When in Roma


Stepping off the Pearl Street Mall into Boulder’s Antica Roma, one immediately notices the pains taken to recreate a Roman Holiday-worthy street facade. Exposed brick and other architectural details rendered in earthy reds and browns give this interior a retro, back alley feel. However, a few contemporary Italian real estate signs and a lingering scent of cleaning fluids undermined the desired effect during a recent lunch visit with friend Lisa.

Nevertheless, sitting down at a heavy rustic table, as well as studying the menu, helped us return to our Mediterranean fantasy world. The lunch offerings consist of the usual suspects, a mix of panini, pizzas, pastas and entreés ranging from an ambitious smoked salmon pizza to a more traditional chicken marsala.

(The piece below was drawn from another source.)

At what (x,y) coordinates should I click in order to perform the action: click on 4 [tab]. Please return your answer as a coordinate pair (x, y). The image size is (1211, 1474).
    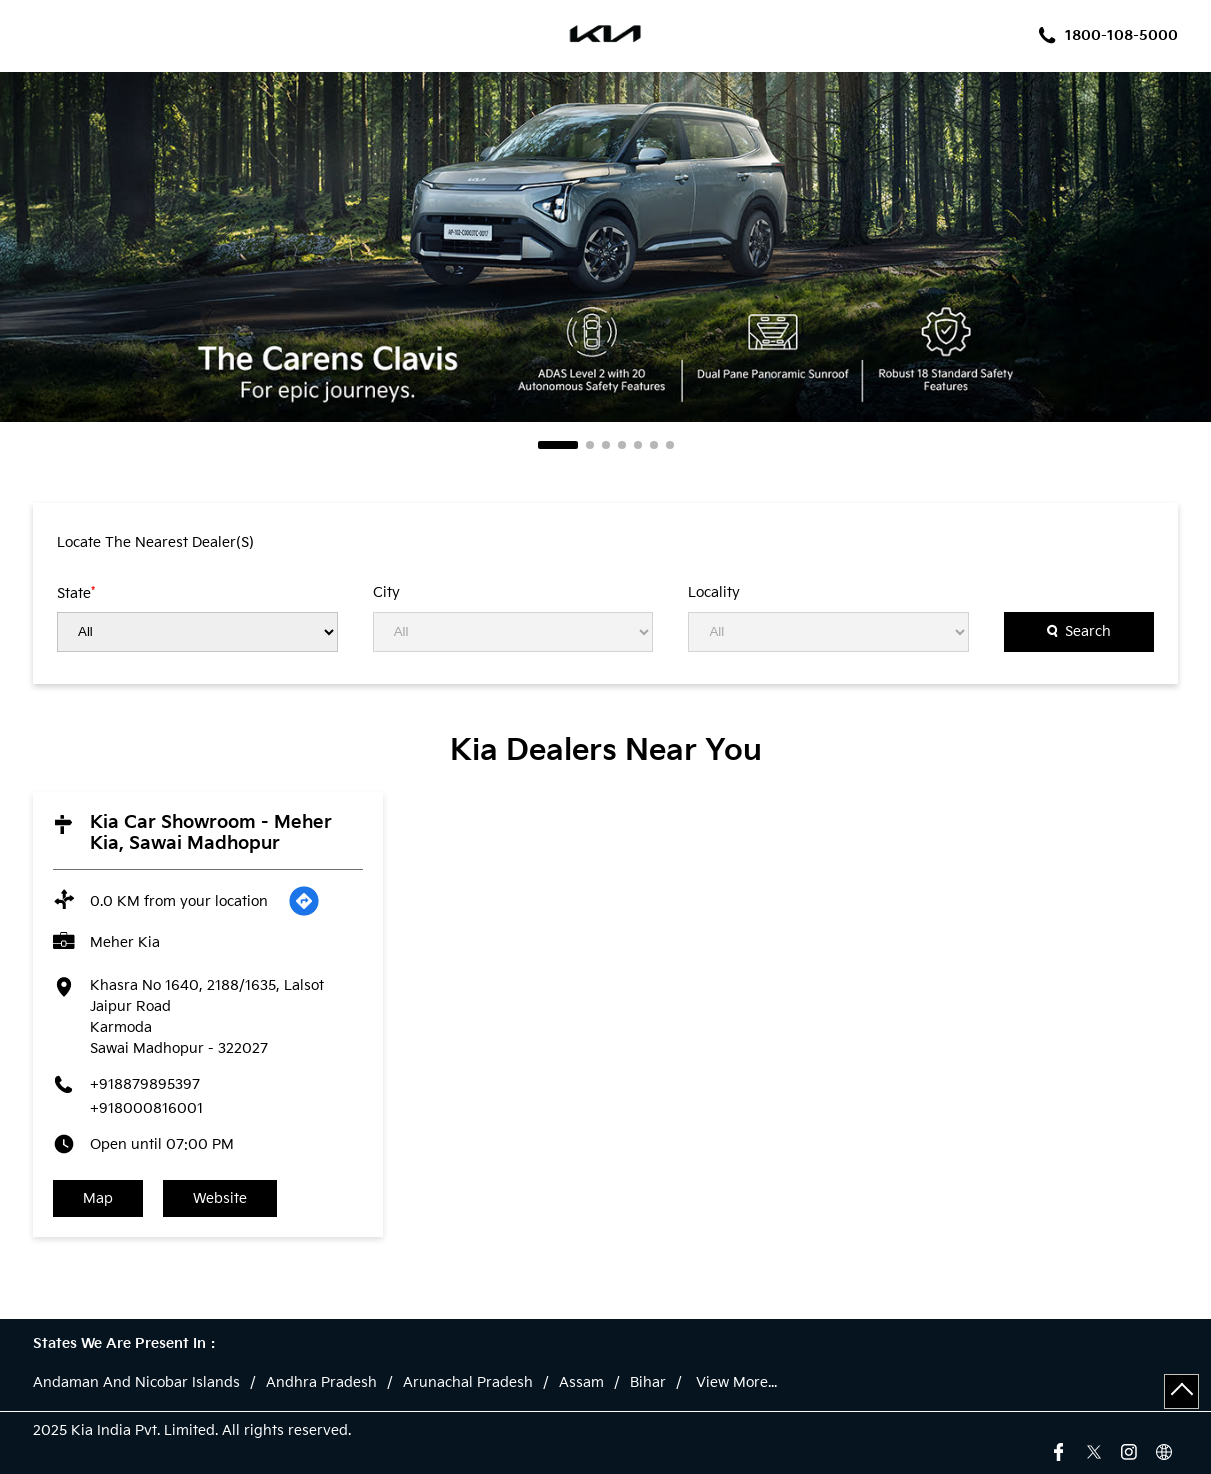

Our meal began promisingly, with a basket of crusty bread and a substantial dip of oil and pureed sundried tomatoes. While Lisa’s not one for tomatoes, I enjoyed the tang and depth of the scarlet dip, a better alternative to the low-quality oil that often crops up in Italian restaurants. This blend delicately balanced the sweet and almost smoky tones of the tomatoes, and with the bread, would have made for a perfectly acceptable light meal on its own.

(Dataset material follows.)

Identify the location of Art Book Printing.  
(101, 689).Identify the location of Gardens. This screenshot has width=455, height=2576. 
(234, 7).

Less pleasing were our $3 cups of soup. Lisa’s minestrone tended towards a watery consistency, which unsurprisingly weakened the taste. Longer cooking to help the soup reduce down would have helped, as would the addition of a flavoring agent such as a Parmesan cheese rind. The soup of the day, cream of onion, had a thicker texture, but suffered from a similar deficit of flavor. A dash or two of white pepper and sherry could have effectively addressed this problem.

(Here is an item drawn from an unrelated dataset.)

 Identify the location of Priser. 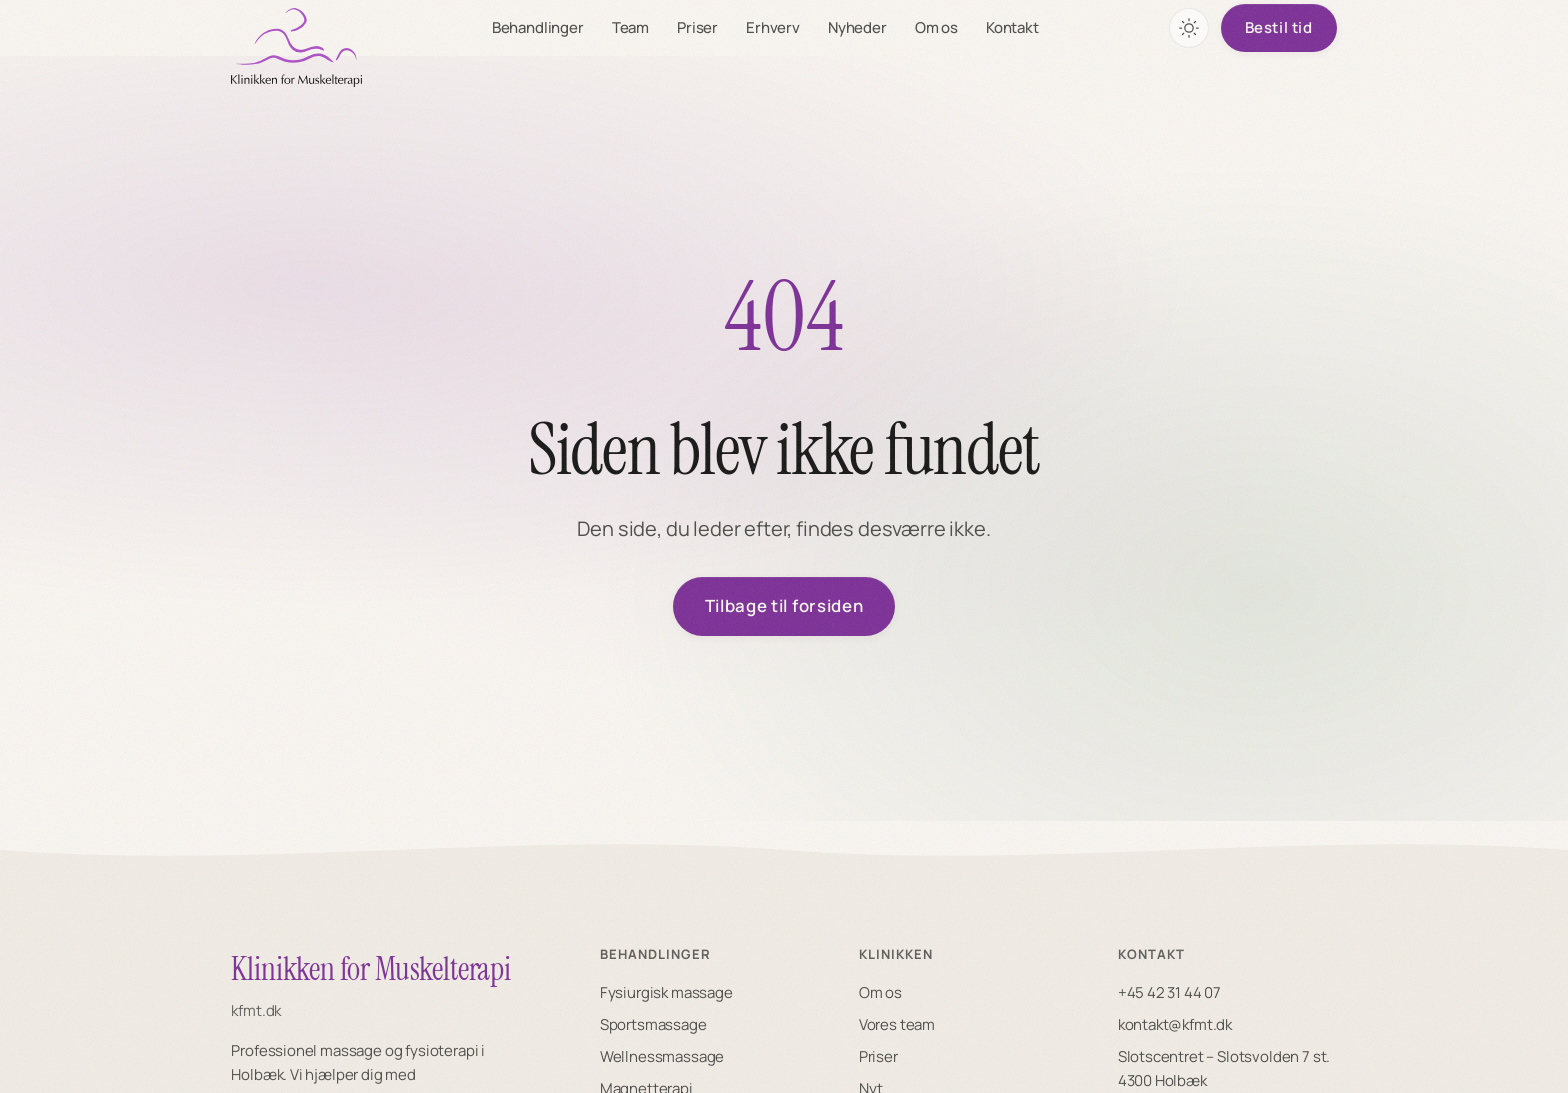
(698, 27).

The $11 rotolo dipasta was Lisa’s main course. This dish consisted of a sheet of pasta spiraling around a filling of ricotta and spinach and sliced to resemble a savory jelly roll. Two sauces are available as an accompaniment, and nightshade-averse Lisa avoided the tomato basil version for the al burro, composed of butter, sage and Parmesan cheese. In contrast to the soup, this was a hearty and flavorful choice. A sprinkle of nutmeg, coupled with the creaminess of the cheeses, evoked the nuanced flavor of fettucine Alfredo. Sage can be pungent, but it was evened out by both the milder taste profiles of the butter and spinach. Lastly, the spinach’s softness created a pleasing contrast to the silky, al dente pasta.

I gambled a bit with the $9 fritto misto, a platter of fried zucchini, eggplant, shrimp and calamari sided with marinara sauce for dipping. I
figured it would either be really good or really bad — that’s the
nature of this dish. I’m happy to report that while the vegetables were
a tad limp, the seafood arrived hot, with one of the better fried
coatings I’ve recently encountered. The seafood tasted clean but also
assertive enough to work well with the brightly flavored marinara.

We ended by sharing a smooth and not-too-sweet $5 Perugina dark chocolate mousse, satisfying but not too
heavy. As I took my final sips of a potent $3.50 espresso, I noted that
the décor here paralleled the dining experience. While the modern Roman
advertisements may have been as out of place as the so-so soups, the
overall experience here isn’t at all bad.

Clay`s Obscurity Corner:
Pilfering Peruggia
The confectioner Perugina is located in Perugia, Italy, not far from Florence, the one-time home of Vincenzo Peruggia. He was arguably the 20th century’s greatest art thief. He was supposedly offended by the notion that the Mona Lisa, an Italian masterwork, was on display in a French museum, the Louvre. Disguised as museum worker, he sauntered into the Louvre in the summer of 1911, and made off with the painting tucked under his uniform. In the aftermath, the police even took to questioning Pablo Picasso. The Mona Lisa was recovered in 1913 after Peruggia tried to sell it in Florence.